'''
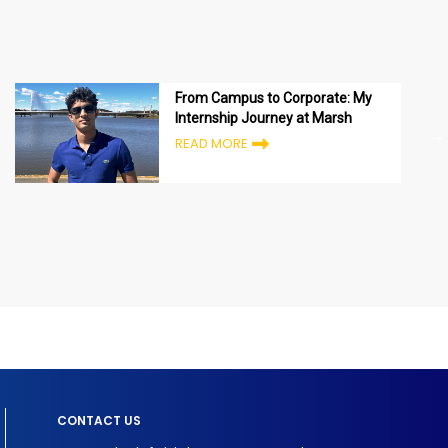
From Campus to Corporate: My
Internship Journey at Marsh
READ MORE
CONTACT US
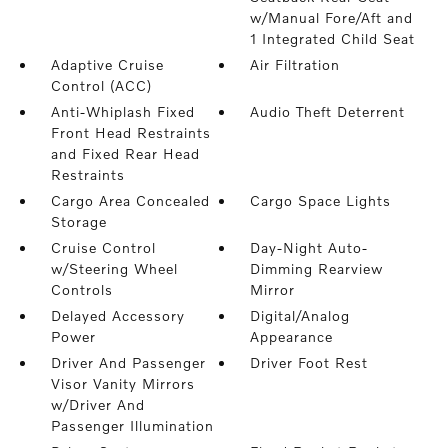
w/Manual Fore/Aft and
1 Integrated Child Seat
Adaptive Cruise
Air Filtration
Control (ACC)
Anti-Whiplash Fixed
Audio Theft Deterrent
Front Head Restraints
and Fixed Rear Head
Restraints
Cargo Area Concealed
Cargo Space Lights
Storage
Cruise Control
Day-Night Auto-
w/Steering Wheel
Dimming Rearview
Controls
Mirror
Delayed Accessory
Digital/Analog
Power
Appearance
Driver And Passenger
Driver Foot Rest
Visor Vanity Mirrors
w/Driver And
Passenger Illumination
'''
[WHAT IS NEEDED] For each line above that contains the word "Passenger", give the line as it is written.

[TASK RESPONSE]
Driver And Passenger
Passenger Illumination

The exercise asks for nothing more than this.